On the Manager's Body as an Aesthetics of Control
Nancy Harding. Tamara : Journal of Critical Postmodern Organization Science. Las Cruces: 2002. Vol. 2, Iss. 1; pg. 63, 14 pgs


Abstract (Article Summary)
This paper stems from a larger project which aims at developing an understanding of the ways in which managers are subordinated to the organizations in which they work. Managers make up a large percentage of the students I teach, and I meet them often as part of my research: it seems to me that their jobs are unappealing, their amenity to being exploited is huge, but they are in the best position in which to organise some form of revolt against the conditions of their work.

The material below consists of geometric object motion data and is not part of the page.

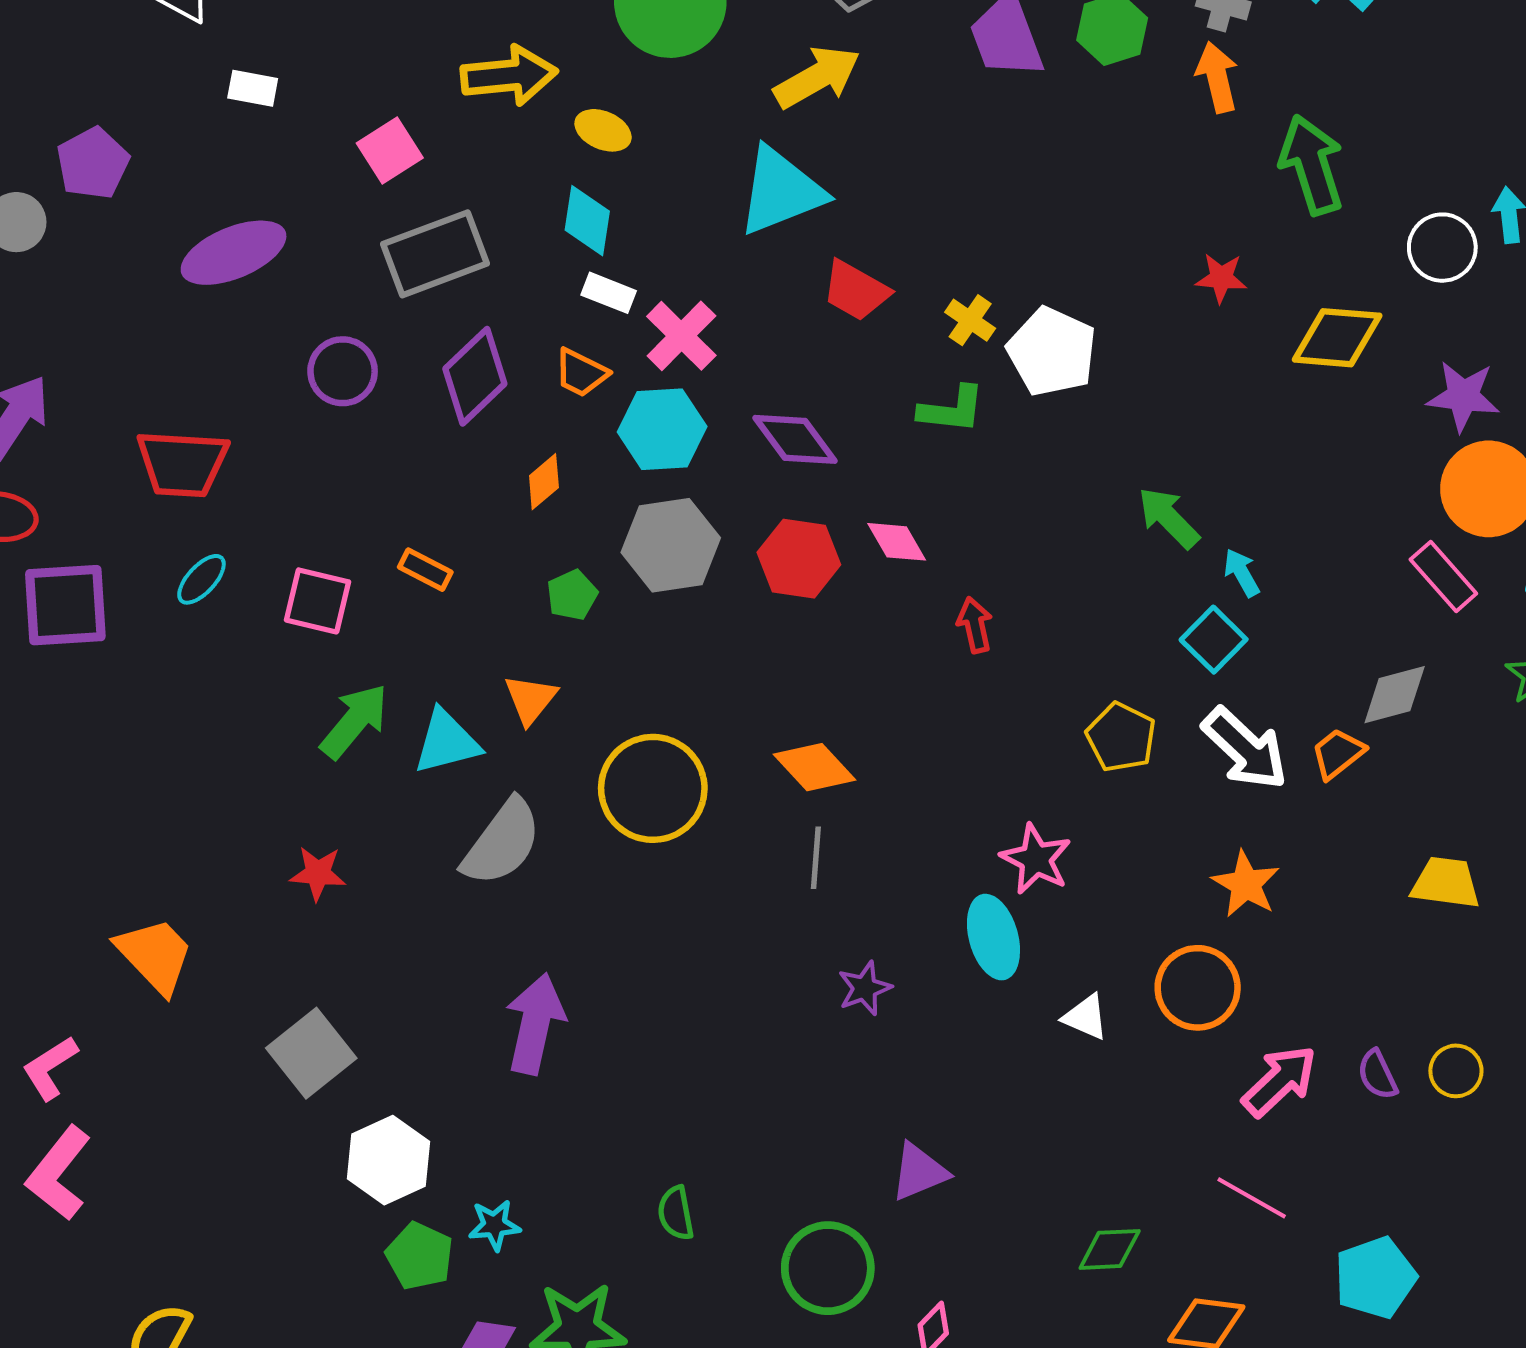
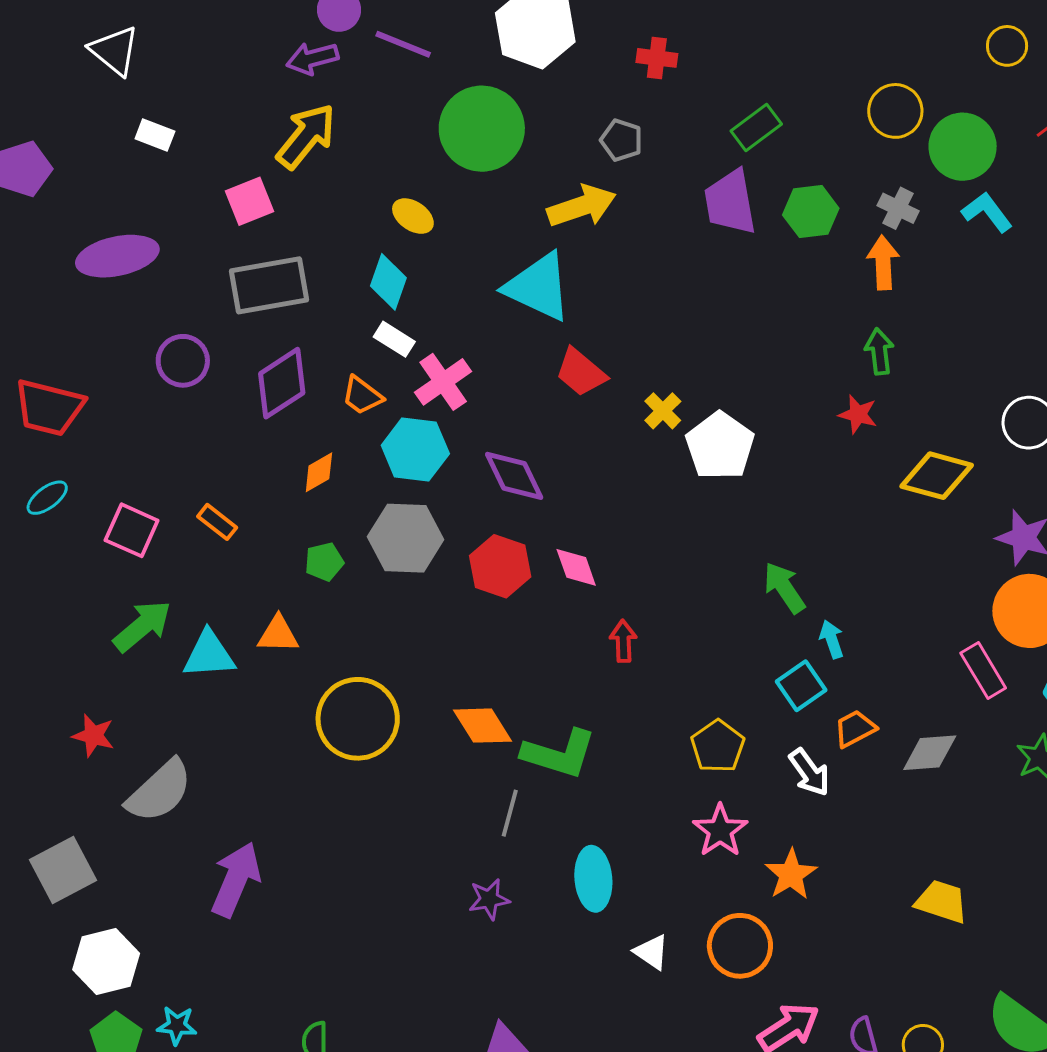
yellow arrow: (509, 76) -> (306, 136), moved, turned -56
green arrow: (1312, 165) -> (879, 351), moved, size x0.6
cyan triangle: (781, 191) -> (538, 287), turned 36
green L-shape: (952, 410) -> (559, 754), moved, size x1.4
orange triangle: (530, 699) -> (278, 634), turned 42
white arrow: (1245, 749) -> (809, 772), size x0.7
orange trapezoid: (1338, 754) -> (855, 729), moved
gray semicircle: (502, 842) -> (159, 791), moved
gray line: (816, 858) -> (510, 813), moved
pink star: (1036, 859) -> (720, 831), moved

That they remain utterly subordinated to working lives that have little to recommend them is a source of curiosity for me. To suggest that it is their salaries or other perks of their jobs which guarantees their quiescence is, I think, crass and presumptuous. In this paper I explore one of the reasons for their continued subordination, which I find in the aesthetics of the managerial body. The aestheticisation of their bodies has been shown to be forms of control over workers (Hancock & Tyler, 2000; Warhurst & Nickson, in press): here I will develop those arguments to show how managers are similarly controlled. I am, in this paper, drawing upon an earlier suggestion made by Hancock and Tyler (op. cit.) that combining Foucault and Marx could provide a powerful mode of understanding, but I am drawing in large part upon theorists who have developed the works of Foucault or Marx, principally Judith Butler and Fredric Jameson, to develop my arguments.